Mobile phones emit signals constantly, even when they are switched off, for example GPS signals, which reveal a phone's location no matter if it is off or on, or the network signal that enables a phone to be located using triangulation between phone masts. The fact that your phone has no signal (when you cannot call), does not mean that you are not locatable, or that you have stopped sending signals.

Some household appliances work as Faraday boxes, as a thick layer of metal can have the same effect, for example the freezer in the refrigerator; if a phone is put inside it prevents signals from being emitted.

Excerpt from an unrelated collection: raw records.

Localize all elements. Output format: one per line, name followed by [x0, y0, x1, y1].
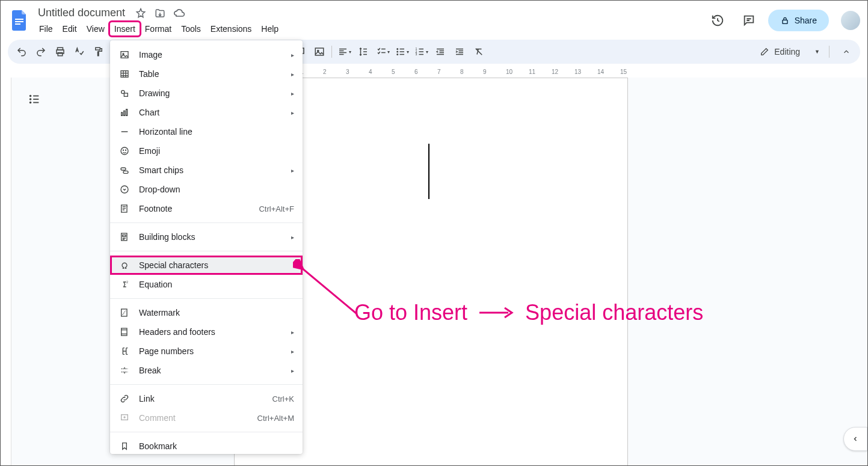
menu-item-watermark[interactable]: Watermark	[110, 303, 303, 322]
hr-icon	[119, 127, 131, 136]
footnote-icon: 1	[119, 204, 131, 213]
explore-button[interactable]	[843, 427, 867, 451]
align-button[interactable]: ▾	[335, 43, 353, 60]
numbered-list-button[interactable]: 123▾	[412, 43, 430, 60]
menu-item-smart-chips[interactable]: Smart chips▸	[110, 161, 303, 180]
ruler-tick: 12	[552, 67, 558, 75]
svg-point-12	[397, 49, 398, 50]
collapse-toolbar-button[interactable]	[837, 43, 855, 60]
menu-item-label: Equation	[139, 280, 294, 289]
comments-icon[interactable]	[737, 8, 761, 32]
svg-rect-21	[121, 52, 128, 58]
paint-format-button[interactable]	[90, 43, 108, 60]
share-button[interactable]: Share	[768, 10, 829, 31]
menu-item-bookmark[interactable]: Bookmark	[110, 437, 303, 454]
chevron-right-icon: ▸	[291, 348, 294, 355]
share-label: Share	[795, 16, 817, 25]
chevron-right-icon: ▸	[291, 71, 294, 78]
undo-button[interactable]	[13, 43, 31, 60]
ruler-tick: 9	[483, 67, 487, 75]
menu-help[interactable]: Help	[256, 22, 283, 36]
svg-point-30	[123, 150, 123, 150]
svg-rect-38	[123, 235, 126, 237]
menu-item-image[interactable]: Image▸	[110, 45, 303, 64]
menu-item-label: Chart	[139, 108, 291, 117]
insert-menu-dropdown: Image▸Table▸Drawing▸Chart▸Horizontal lin…	[110, 40, 303, 454]
star-icon[interactable]	[134, 6, 148, 20]
menu-format[interactable]: Format	[140, 22, 176, 36]
menu-item-chart[interactable]: Chart▸	[110, 103, 303, 122]
chevron-right-icon: ▸	[291, 234, 294, 241]
ruler-tick: 3	[346, 67, 349, 75]
ruler-tick: 14	[597, 67, 604, 75]
menu-item-label: Building blocks	[139, 232, 291, 242]
menu-edit[interactable]: Edit	[58, 22, 82, 36]
menu-item-label: Smart chips	[139, 165, 291, 175]
pagenum-icon	[119, 346, 131, 356]
cloud-status-icon[interactable]	[172, 6, 186, 20]
menu-shortcut: Ctrl+Alt+F	[259, 204, 294, 213]
menu-insert[interactable]: Insert	[109, 22, 140, 36]
menu-item-drop-down[interactable]: Drop-down	[110, 180, 303, 199]
svg-text:1: 1	[126, 204, 128, 207]
outline-button[interactable]	[23, 88, 45, 110]
svg-rect-40	[122, 309, 127, 316]
menu-item-table[interactable]: Table▸	[110, 64, 303, 84]
move-icon[interactable]	[153, 6, 167, 20]
indent-decrease-button[interactable]	[431, 43, 449, 60]
menubar: File Edit View Insert Format Tools Exten…	[34, 22, 706, 36]
chevron-down-icon: ▼	[814, 49, 820, 55]
svg-rect-41	[122, 328, 127, 336]
menu-file[interactable]: File	[34, 22, 58, 36]
docs-logo[interactable]	[8, 8, 32, 32]
pencil-icon	[760, 47, 769, 57]
history-icon[interactable]	[706, 8, 730, 32]
ruler-tick: 6	[414, 67, 418, 75]
menu-item-horizontal-line[interactable]: Horizontal line	[110, 122, 303, 141]
menu-view[interactable]: View	[82, 22, 109, 36]
checklist-button[interactable]: ▾	[374, 43, 392, 60]
menu-extensions[interactable]: Extensions	[206, 22, 256, 36]
text-cursor	[428, 144, 429, 199]
menu-item-link[interactable]: LinkCtrl+K	[110, 389, 303, 408]
spellcheck-button[interactable]	[70, 43, 88, 60]
menu-item-break[interactable]: Break▸	[110, 361, 303, 380]
insert-image-button[interactable]	[310, 43, 328, 60]
menu-item-label: Drop-down	[139, 185, 294, 194]
menu-item-page-numbers[interactable]: Page numbers▸	[110, 342, 303, 361]
svg-text:3: 3	[415, 52, 417, 56]
ruler-tick: 13	[574, 67, 581, 75]
svg-rect-23	[121, 71, 128, 78]
menu-item-label: Drawing	[139, 88, 291, 98]
menu-item-equation[interactable]: 2Equation	[110, 275, 303, 294]
menu-item-label: Comment	[139, 413, 257, 423]
chips-icon	[119, 165, 131, 175]
menu-item-headers-and-footers[interactable]: Headers and footers▸	[110, 322, 303, 342]
vertical-ruler[interactable]	[1, 78, 11, 465]
menu-item-building-blocks[interactable]: Building blocks▸	[110, 227, 303, 247]
svg-point-34	[121, 186, 128, 193]
menu-item-emoji[interactable]: Emoji	[110, 141, 303, 161]
clear-format-button[interactable]	[470, 43, 488, 60]
svg-point-31	[125, 150, 126, 150]
svg-rect-7	[96, 48, 100, 50]
drawing-icon	[119, 88, 131, 98]
indent-increase-button[interactable]	[451, 43, 469, 60]
svg-rect-0	[15, 19, 23, 20]
redo-button[interactable]	[32, 43, 50, 60]
image-icon	[119, 50, 131, 60]
menu-tools[interactable]: Tools	[176, 22, 206, 36]
menu-item-special-characters[interactable]: Special characters	[110, 256, 303, 275]
editing-mode-button[interactable]: Editing ▼	[754, 44, 826, 59]
menu-item-footnote[interactable]: 1FootnoteCtrl+Alt+F	[110, 199, 303, 218]
bullet-list-button[interactable]: ▾	[393, 43, 411, 60]
menu-item-drawing[interactable]: Drawing▸	[110, 84, 303, 103]
menu-item-label: Link	[139, 394, 272, 403]
print-button[interactable]	[51, 43, 69, 60]
svg-point-19	[30, 99, 31, 100]
ruler-tick: 7	[437, 67, 441, 75]
document-title[interactable]: Untitled document	[34, 5, 129, 20]
chevron-right-icon: ▸	[291, 52, 294, 58]
avatar[interactable]	[841, 11, 860, 30]
line-spacing-button[interactable]	[354, 43, 372, 60]
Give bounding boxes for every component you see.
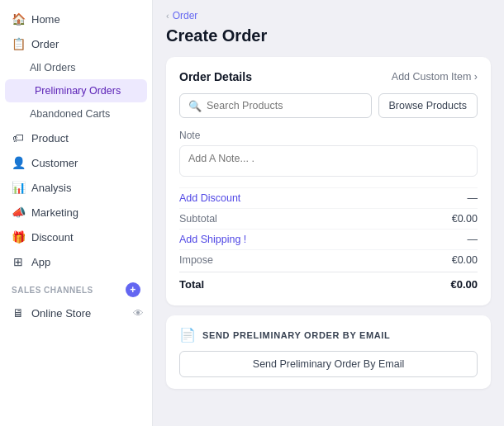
sidebar-item-order-label: Order bbox=[31, 38, 59, 50]
app-icon: ⊞ bbox=[12, 255, 25, 268]
browse-products-button[interactable]: Browse Products bbox=[378, 93, 478, 118]
discount-icon: 🎁 bbox=[12, 230, 25, 244]
sidebar-item-discount-label: Discount bbox=[31, 231, 74, 244]
note-section: Note bbox=[179, 130, 478, 179]
order-lines: Add Discount — Subtotal €0.00 Add Shippi… bbox=[179, 187, 478, 292]
breadcrumb-parent[interactable]: Order bbox=[173, 10, 198, 21]
order-details-title: Order Details bbox=[179, 70, 252, 83]
add-custom-item-link[interactable]: Add Custom Item › bbox=[392, 71, 478, 83]
sidebar-item-home[interactable]: 🏠 Home bbox=[0, 7, 152, 31]
breadcrumb: ‹ Order bbox=[166, 10, 491, 21]
search-icon: 🔍 bbox=[188, 100, 202, 112]
sidebar-item-all-orders-label: All Orders bbox=[30, 62, 76, 73]
sidebar-item-abandoned-carts-label: Abandoned Carts bbox=[30, 108, 110, 120]
sidebar: 🏠 Home 📋 Order All Orders Preliminary Or… bbox=[0, 0, 153, 426]
order-line-discount: Add Discount — bbox=[179, 187, 478, 208]
sidebar-item-discount[interactable]: 🎁 Discount bbox=[0, 225, 152, 249]
sidebar-item-customer-label: Customer bbox=[31, 157, 78, 169]
email-title: SEND PRELIMINARY ORDER BY EMAIL bbox=[202, 330, 390, 340]
sidebar-item-abandoned-carts[interactable]: Abandoned Carts bbox=[0, 102, 152, 125]
order-line-impose: Impose €0.00 bbox=[179, 249, 478, 270]
card-header: Order Details Add Custom Item › bbox=[179, 70, 478, 83]
search-products-input[interactable] bbox=[207, 94, 363, 117]
sidebar-item-preliminary-orders-label: Preliminary Orders bbox=[35, 85, 121, 97]
marketing-icon: 📣 bbox=[12, 206, 25, 219]
order-total-row: Total €0.00 bbox=[179, 272, 478, 292]
sales-channels-section: SALES CHANNELS + bbox=[0, 274, 152, 301]
analysis-icon: 📊 bbox=[12, 181, 25, 194]
sidebar-item-all-orders[interactable]: All Orders bbox=[0, 56, 152, 79]
home-icon: 🏠 bbox=[12, 12, 25, 26]
email-card: 📄 SEND PRELIMINARY ORDER BY EMAIL Send P… bbox=[166, 315, 491, 389]
sidebar-item-preliminary-orders[interactable]: Preliminary Orders bbox=[5, 79, 147, 102]
breadcrumb-chevron: ‹ bbox=[166, 11, 169, 21]
customer-icon: 👤 bbox=[12, 156, 25, 169]
page-title: Create Order bbox=[166, 26, 491, 45]
note-textarea[interactable] bbox=[179, 145, 478, 177]
note-label: Note bbox=[179, 130, 478, 141]
subtotal-label: Subtotal bbox=[179, 213, 217, 225]
order-details-card: Order Details Add Custom Item › 🔍 Browse… bbox=[166, 57, 491, 305]
total-label: Total bbox=[179, 278, 204, 291]
eye-icon: 👁 bbox=[133, 307, 144, 320]
add-shipping-value: — bbox=[468, 234, 478, 245]
total-value: €0.00 bbox=[450, 278, 478, 291]
sidebar-item-order[interactable]: 📋 Order bbox=[0, 31, 152, 56]
add-sales-channel-button[interactable]: + bbox=[126, 282, 140, 297]
order-line-shipping: Add Shipping ! — bbox=[179, 229, 478, 249]
email-icon: 📄 bbox=[179, 327, 196, 343]
sidebar-item-analysis[interactable]: 📊 Analysis bbox=[0, 175, 152, 200]
product-icon: 🏷 bbox=[12, 131, 25, 144]
main-content: ‹ Order Create Order Order Details Add C… bbox=[153, 0, 504, 426]
send-email-button[interactable]: Send Preliminary Order By Email bbox=[179, 351, 478, 377]
sidebar-item-product-label: Product bbox=[31, 132, 69, 144]
sidebar-item-marketing[interactable]: 📣 Marketing bbox=[0, 200, 152, 225]
search-row: 🔍 Browse Products bbox=[179, 93, 478, 118]
sidebar-item-customer[interactable]: 👤 Customer bbox=[0, 150, 152, 175]
order-line-subtotal: Subtotal €0.00 bbox=[179, 208, 478, 229]
search-input-wrap: 🔍 bbox=[179, 93, 372, 118]
sidebar-item-analysis-label: Analysis bbox=[31, 182, 71, 194]
impose-label: Impose bbox=[179, 254, 213, 266]
add-shipping-label[interactable]: Add Shipping ! bbox=[179, 234, 246, 245]
sidebar-item-online-store-label: Online Store bbox=[31, 307, 91, 320]
sidebar-item-app-label: App bbox=[31, 256, 50, 268]
subtotal-value: €0.00 bbox=[452, 213, 478, 225]
email-card-header: 📄 SEND PRELIMINARY ORDER BY EMAIL bbox=[179, 327, 478, 343]
impose-value: €0.00 bbox=[452, 254, 478, 266]
sidebar-item-home-label: Home bbox=[31, 13, 60, 26]
sales-channels-label: SALES CHANNELS bbox=[12, 286, 93, 295]
sidebar-item-product[interactable]: 🏷 Product bbox=[0, 125, 152, 150]
sidebar-item-marketing-label: Marketing bbox=[31, 206, 78, 219]
online-store-icon: 🖥 bbox=[12, 306, 25, 320]
sidebar-item-online-store[interactable]: 🖥 Online Store 👁 bbox=[0, 301, 152, 325]
add-discount-label[interactable]: Add Discount bbox=[179, 192, 240, 204]
sidebar-item-app[interactable]: ⊞ App bbox=[0, 249, 152, 274]
add-discount-value: — bbox=[468, 192, 478, 204]
order-icon: 📋 bbox=[12, 37, 25, 50]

About the Faraday cage: https://en.wikipedia.org/wiki/Faraday_cage

Experiment of creating a Farady cage: https://backyardbrains.com/experiments/faraday

How they can intercept the information on your phone

One way to intercept the information on your phone is through an IMSI-catcher, a device that can be installed anywhere (a car, a house nearby, etc.), and which simulates the antenna of a mobile phone mast. When installed, the cell phones for a specified network will automatically connect with this fake antenna. Thus, this device locates and identifies the phones that are in range, even if they are not communicating, registering or sending information that identifies them (such as telephone number and device number).

The IMSI-catcher can also relay the communications from a particular cell phone in such a way that the phone can not detect its presence. In this way an IMSI-catcher can have direct access to the content of from mobile phones and can use a mobile phone as a live listening device.

You can read a How To guide on IMSI-catchers here: https://gendersec.tacticaltech.org/wiki/index.php/Detect_false_mobile_antennas

Build a Faraday Pouch


There are several ways to make a bag for mobile devices or tablets so that they are not traceable and do not emit signals.

You'll need a conductive textile, which can be bought online in places like these:

example 1

The most important thing is that when you make the cover there is no gap from where the signal can leak. Make sure you sew all the edges, you can fold the textile before sewing it.

graphs from killyourphone.com

The sleeve can be made with a sewing machine or by hand. You can design a way to close it: with a button, with velcro, or simply with a clamp.

If the textile is not very thick or strong, you can use two layers. If you want to improve the appearance of your pouch, you can use another textile for the outer coating. You can try different designs and shapes, as shown in the drawing:

graphs from killyourphone.com

Additional safety measures for your pouch

Using Faraday pouches as a group can arouse suspicion. If for example, several monitored mobiles located in the same area, are switched off or no longer connected to the network at the same time, it could make it obvious that those people have something to hide or are doing something unusual. In that situation, the safest practice is still to leave your phone in the house, or at least remove the battery, or put it in the Faraday pouch before leaving your house so as not to reveal the meeting place.

Take extra care regarding sound, as the Faraday bag does not affect the microphone. Although the phone is incommunicado with the outside, a tool could have been installed that allows sound to be recorded and sent somewhere later. Be sure to keep the phone in an sound proof place; you can put the phone with its case inside an airtight glass jar, in the refrigerator, or in another room.